Set down a true copy of the data, with all pictures left out.

### [GIVEN DATA]

--------

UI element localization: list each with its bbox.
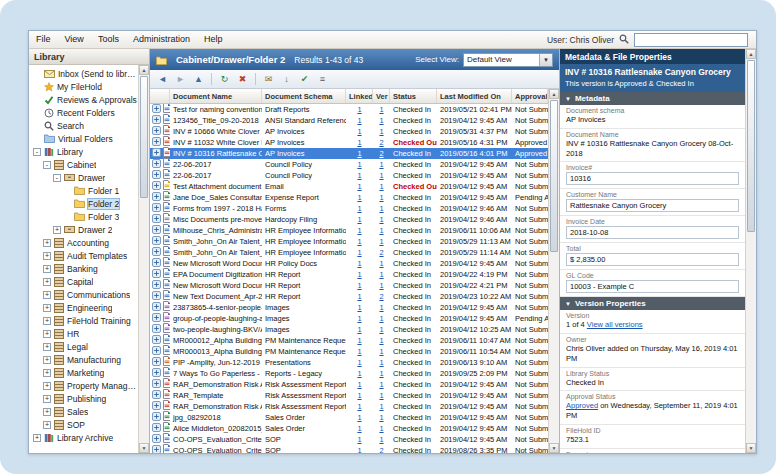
linked-link[interactable]: 1 xyxy=(357,160,361,169)
table-row[interactable]: Forms from 1997 - 2018 HardcopiesForms11… xyxy=(150,203,548,214)
table-row[interactable]: 7 Ways To Go Paperless - Final - (002)Re… xyxy=(150,368,548,379)
sidebar-item-library-archive[interactable]: +Library Archive xyxy=(29,431,138,444)
sidebar-item-capital[interactable]: +Capital xyxy=(29,275,138,288)
scroll-down-icon[interactable]: ▼ xyxy=(139,443,149,453)
linked-link[interactable]: 1 xyxy=(357,424,361,433)
sidebar-item-drawer-2[interactable]: +Drawer 2 xyxy=(29,223,138,236)
column-header-status[interactable]: Status xyxy=(390,89,437,103)
ver-link[interactable]: 1 xyxy=(379,281,383,290)
linked-link[interactable]: 1 xyxy=(357,347,361,356)
linked-link[interactable]: 1 xyxy=(357,358,361,367)
scroll-up-icon[interactable]: ▲ xyxy=(549,89,559,99)
ver-link[interactable]: 1 xyxy=(379,215,383,224)
tree-expander-icon[interactable]: - xyxy=(53,174,61,182)
linked-link[interactable]: 1 xyxy=(357,226,361,235)
scroll-up-icon[interactable]: ▲ xyxy=(139,65,149,75)
field-value[interactable]: 2018-10-08 xyxy=(566,226,739,239)
tree-expander-icon[interactable]: + xyxy=(43,356,51,364)
table-row[interactable]: Test for naming conventions_2019-0...Dra… xyxy=(150,104,548,115)
table-row[interactable]: Misc Documents pre-moveHardcopy Filing11… xyxy=(150,214,548,225)
sidebar-item-folder-1[interactable]: Folder 1 xyxy=(29,184,138,197)
sidebar-item-folder-2[interactable]: Folder 2 xyxy=(29,197,138,210)
tree-expander-icon[interactable]: + xyxy=(43,252,51,260)
sidebar-item-marketing[interactable]: +Marketing xyxy=(29,366,138,379)
linked-link[interactable]: 1 xyxy=(357,380,361,389)
table-row[interactable]: MR000012_Alpha Building_201_2019...PM Ma… xyxy=(150,335,548,346)
menu-item-tools[interactable]: Tools xyxy=(91,31,126,48)
ver-link[interactable]: 1 xyxy=(379,369,383,378)
ver-link[interactable]: 1 xyxy=(379,193,383,202)
linked-link[interactable]: 1 xyxy=(357,303,361,312)
sidebar-item-inbox-send-to-library[interactable]: Inbox (Send to library) xyxy=(29,67,138,80)
linked-link[interactable]: 1 xyxy=(357,182,361,191)
table-row[interactable]: New Microsoft Word Document_Exp...HR Pol… xyxy=(150,258,548,269)
menu-item-file[interactable]: File xyxy=(29,31,58,48)
ver-link[interactable]: 1 xyxy=(379,171,383,180)
column-header-schema[interactable]: Document Schema xyxy=(262,89,346,103)
sidebar-item-virtual-folders[interactable]: Virtual Folders xyxy=(29,132,138,145)
table-row[interactable]: two-people-laughing-BKV/AXTImages11Check… xyxy=(150,324,548,335)
sidebar-item-audit-templates[interactable]: +Audit Templates xyxy=(29,249,138,262)
ver-link[interactable]: 1 xyxy=(379,347,383,356)
ver-link[interactable]: 1 xyxy=(379,413,383,422)
tree-expander-icon[interactable]: - xyxy=(43,161,51,169)
sidebar-item-property-management-maint-ser[interactable]: +Property Management Maint & Ser xyxy=(29,379,138,392)
field-value[interactable]: 10003 - Example C xyxy=(566,280,739,293)
checkout-icon[interactable]: ✔ xyxy=(297,72,312,86)
linked-link[interactable]: 1 xyxy=(357,281,361,290)
sidebar-item-drawer[interactable]: -Drawer xyxy=(29,171,138,184)
linked-link[interactable]: 1 xyxy=(357,292,361,301)
sidebar-item-engineering[interactable]: +Engineering xyxy=(29,301,138,314)
table-row[interactable]: New Microsoft Word Document_Apr-...HR Re… xyxy=(150,280,548,291)
sidebar-item-accounting[interactable]: +Accounting xyxy=(29,236,138,249)
scrollbar-thumb[interactable] xyxy=(550,100,558,252)
more-icon[interactable]: ≡ xyxy=(315,72,330,86)
table-row[interactable]: group-of-people-laughing-around-tab...Im… xyxy=(150,313,548,324)
linked-link[interactable]: 1 xyxy=(357,325,361,334)
ver-link[interactable]: 1 xyxy=(379,237,383,246)
menu-item-administration[interactable]: Administration xyxy=(126,31,197,48)
scroll-down-icon[interactable]: ▼ xyxy=(746,443,756,453)
tree-expander-icon[interactable]: - xyxy=(33,148,41,156)
sidebar-item-reviews-approvals[interactable]: Reviews & Approvals xyxy=(29,93,138,106)
sidebar-item-library[interactable]: -Library xyxy=(29,145,138,158)
linked-link[interactable]: 1 xyxy=(357,446,361,453)
back-icon[interactable]: ◄ xyxy=(155,72,170,86)
section-header-metadata[interactable]: ▼Metadata xyxy=(560,92,745,105)
up-icon[interactable]: ▲ xyxy=(191,72,206,86)
linked-link[interactable]: 1 xyxy=(357,435,361,444)
linked-link[interactable]: 1 xyxy=(357,116,361,125)
ver-link[interactable]: 1 xyxy=(379,105,383,114)
linked-link[interactable]: 1 xyxy=(357,237,361,246)
section-header-version-properties[interactable]: ▼Version Properties xyxy=(560,297,745,310)
column-header-approval[interactable]: Approval Status xyxy=(512,89,548,103)
field-value[interactable]: 10316 xyxy=(566,172,739,185)
forward-icon[interactable]: ► xyxy=(173,72,188,86)
tree-expander-icon[interactable]: + xyxy=(43,343,51,351)
tree-expander-icon[interactable]: + xyxy=(43,408,51,416)
ver-link[interactable]: 2 xyxy=(379,149,383,158)
ver-link[interactable]: 1 xyxy=(379,160,383,169)
table-row[interactable]: CO-OPS_Evaluation_Criteria_for_Wat...SOP… xyxy=(150,434,548,445)
sidebar-item-recent-folders[interactable]: Recent Folders xyxy=(29,106,138,119)
field-link[interactable]: View all versions xyxy=(587,320,643,329)
table-row[interactable]: 23873865-4-senior-people-laughingImages1… xyxy=(150,302,548,313)
search-input[interactable] xyxy=(634,33,748,47)
menu-item-view[interactable]: View xyxy=(58,31,91,48)
tree-expander-icon[interactable]: + xyxy=(53,226,61,234)
table-row[interactable]: INV # 10666 White Clover Markets 8-...AP… xyxy=(150,126,548,137)
linked-link[interactable]: 1 xyxy=(357,248,361,257)
ver-link[interactable]: 1 xyxy=(379,336,383,345)
tree-expander-icon[interactable]: + xyxy=(43,382,51,390)
field-value[interactable]: Rattlesnake Canyon Grocery xyxy=(566,199,739,212)
linked-link[interactable]: 1 xyxy=(357,215,361,224)
sidebar-item-banking[interactable]: +Banking xyxy=(29,262,138,275)
linked-link[interactable]: 1 xyxy=(357,171,361,180)
ver-link[interactable]: 2 xyxy=(379,138,383,147)
ver-link[interactable]: 1 xyxy=(379,127,383,136)
linked-link[interactable]: 1 xyxy=(357,105,361,114)
table-row[interactable]: 22-06-2017Council Policy11Checked In2019… xyxy=(150,159,548,170)
grid-scrollbar[interactable]: ▲ ▼ xyxy=(548,89,559,453)
linked-link[interactable]: 1 xyxy=(357,193,361,202)
linked-link[interactable]: 1 xyxy=(357,413,361,422)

--------

### [ANSWER FOR THE TASK]
UI element localization: list each with its bbox.
linked-link[interactable]: 1 xyxy=(357,160,361,169)
table-row[interactable]: Forms from 1997 - 2018 HardcopiesForms11… xyxy=(150,203,548,214)
table-row[interactable]: 7 Ways To Go Paperless - Final - (002)Re… xyxy=(150,368,548,379)
sidebar-item-library-archive[interactable]: +Library Archive xyxy=(29,431,138,444)
sidebar-item-capital[interactable]: +Capital xyxy=(29,275,138,288)
scroll-down-icon[interactable]: ▼ xyxy=(139,443,149,453)
linked-link[interactable]: 1 xyxy=(357,424,361,433)
sidebar-item-drawer-2[interactable]: +Drawer 2 xyxy=(29,223,138,236)
column-header-status[interactable]: Status xyxy=(390,89,437,103)
ver-link[interactable]: 1 xyxy=(379,281,383,290)
linked-link[interactable]: 1 xyxy=(357,347,361,356)
linked-link[interactable]: 1 xyxy=(357,358,361,367)
scroll-up-icon[interactable]: ▲ xyxy=(549,89,559,99)
ver-link[interactable]: 1 xyxy=(379,215,383,224)
tree-expander-icon[interactable]: - xyxy=(53,174,61,182)
linked-link[interactable]: 1 xyxy=(357,226,361,235)
scroll-up-icon[interactable]: ▲ xyxy=(139,65,149,75)
field-value[interactable]: 2018-10-08 xyxy=(566,226,739,239)
tree-expander-icon[interactable]: + xyxy=(43,356,51,364)
table-row[interactable]: Test for naming conventions_2019-0...Dra… xyxy=(150,104,548,115)
table-row[interactable]: Misc Documents pre-moveHardcopy Filing11… xyxy=(150,214,548,225)
sidebar-item-folder-1[interactable]: Folder 1 xyxy=(29,184,138,197)
sidebar-item-folder-2[interactable]: Folder 2 xyxy=(29,197,138,210)
tree-expander-icon[interactable]: + xyxy=(43,252,51,260)
sidebar-item-marketing[interactable]: +Marketing xyxy=(29,366,138,379)
linked-link[interactable]: 1 xyxy=(357,380,361,389)
table-row[interactable]: MR000012_Alpha Building_201_2019...PM Ma… xyxy=(150,335,548,346)
menu-item-tools[interactable]: Tools xyxy=(91,31,126,48)
ver-link[interactable]: 1 xyxy=(379,369,383,378)
ver-link[interactable]: 1 xyxy=(379,193,383,202)
linked-link[interactable]: 1 xyxy=(357,303,361,312)
sidebar-item-inbox-send-to-library[interactable]: Inbox (Send to library) xyxy=(29,67,138,80)
linked-link[interactable]: 1 xyxy=(357,182,361,191)
table-row[interactable]: New Microsoft Word Document_Exp...HR Pol… xyxy=(150,258,548,269)
menu-item-file[interactable]: File xyxy=(29,31,58,48)
ver-link[interactable]: 1 xyxy=(379,171,383,180)
column-header-schema[interactable]: Document Schema xyxy=(262,89,346,103)
sidebar-item-virtual-folders[interactable]: Virtual Folders xyxy=(29,132,138,145)
table-row[interactable]: two-people-laughing-BKV/AXTImages11Check… xyxy=(150,324,548,335)
sidebar-item-audit-templates[interactable]: +Audit Templates xyxy=(29,249,138,262)
ver-link[interactable]: 1 xyxy=(379,347,383,356)
ver-link[interactable]: 1 xyxy=(379,413,383,422)
tree-expander-icon[interactable]: - xyxy=(43,161,51,169)
sidebar-item-property-management-maint-ser[interactable]: +Property Management Maint & Ser xyxy=(29,379,138,392)
field-value[interactable]: 10003 - Example C xyxy=(566,280,739,293)
checkout-icon[interactable]: ✔ xyxy=(297,72,312,86)
linked-link[interactable]: 1 xyxy=(357,281,361,290)
sidebar-item-drawer[interactable]: -Drawer xyxy=(29,171,138,184)
linked-link[interactable]: 1 xyxy=(357,292,361,301)
sidebar-item-engineering[interactable]: +Engineering xyxy=(29,301,138,314)
table-row[interactable]: New Microsoft Word Document_Apr-...HR Re… xyxy=(150,280,548,291)
sidebar-item-accounting[interactable]: +Accounting xyxy=(29,236,138,249)
scrollbar-thumb[interactable] xyxy=(550,100,558,252)
more-icon[interactable]: ≡ xyxy=(315,72,330,86)
table-row[interactable]: group-of-people-laughing-around-tab...Im… xyxy=(150,313,548,324)
linked-link[interactable]: 1 xyxy=(357,325,361,334)
ver-link[interactable]: 1 xyxy=(379,237,383,246)
menu-item-administration[interactable]: Administration xyxy=(126,31,197,48)
scroll-down-icon[interactable]: ▼ xyxy=(746,443,756,453)
tree-expander-icon[interactable]: - xyxy=(33,148,41,156)
sidebar-item-reviews-approvals[interactable]: Reviews & Approvals xyxy=(29,93,138,106)
sidebar-item-library[interactable]: -Library xyxy=(29,145,138,158)
linked-link[interactable]: 1 xyxy=(357,446,361,453)
back-icon[interactable]: ◄ xyxy=(155,72,170,86)
section-header-metadata[interactable]: ▼Metadata xyxy=(560,92,745,105)
up-icon[interactable]: ▲ xyxy=(191,72,206,86)
linked-link[interactable]: 1 xyxy=(357,435,361,444)
linked-link[interactable]: 1 xyxy=(357,116,361,125)
ver-link[interactable]: 1 xyxy=(379,105,383,114)
linked-link[interactable]: 1 xyxy=(357,237,361,246)
section-header-version-properties[interactable]: ▼Version Properties xyxy=(560,297,745,310)
column-header-approval[interactable]: Approval Status xyxy=(512,89,548,103)
field-value[interactable]: 10316 xyxy=(566,172,739,185)
forward-icon[interactable]: ► xyxy=(173,72,188,86)
tree-expander-icon[interactable]: + xyxy=(43,343,51,351)
tree-expander-icon[interactable]: + xyxy=(43,408,51,416)
ver-link[interactable]: 2 xyxy=(379,149,383,158)
ver-link[interactable]: 1 xyxy=(379,160,383,169)
table-row[interactable]: CO-OPS_Evaluation_Criteria_for_Wat...SOP… xyxy=(150,434,548,445)
sidebar-item-recent-folders[interactable]: Recent Folders xyxy=(29,106,138,119)
field-link[interactable]: View all versions xyxy=(587,320,643,329)
table-row[interactable]: 23873865-4-senior-people-laughingImages1… xyxy=(150,302,548,313)
search-input[interactable] xyxy=(634,33,748,47)
menu-item-view[interactable]: View xyxy=(58,31,91,48)
tree-expander-icon[interactable]: + xyxy=(53,226,61,234)
table-row[interactable]: INV # 10666 White Clover Markets 8-...AP… xyxy=(150,126,548,137)
linked-link[interactable]: 1 xyxy=(357,248,361,257)
ver-link[interactable]: 1 xyxy=(379,336,383,345)
tree-expander-icon[interactable]: + xyxy=(43,382,51,390)
field-value[interactable]: Rattlesnake Canyon Grocery xyxy=(566,199,739,212)
linked-link[interactable]: 1 xyxy=(357,215,361,224)
sidebar-item-banking[interactable]: +Banking xyxy=(29,262,138,275)
linked-link[interactable]: 1 xyxy=(357,171,361,180)
ver-link[interactable]: 2 xyxy=(379,138,383,147)
ver-link[interactable]: 1 xyxy=(379,127,383,136)
linked-link[interactable]: 1 xyxy=(357,105,361,114)
table-row[interactable]: 22-06-2017Council Policy11Checked In2019… xyxy=(150,159,548,170)
grid-scrollbar[interactable]: ▲ ▼ xyxy=(548,89,559,453)
linked-link[interactable]: 1 xyxy=(357,193,361,202)
linked-link[interactable]: 1 xyxy=(357,413,361,422)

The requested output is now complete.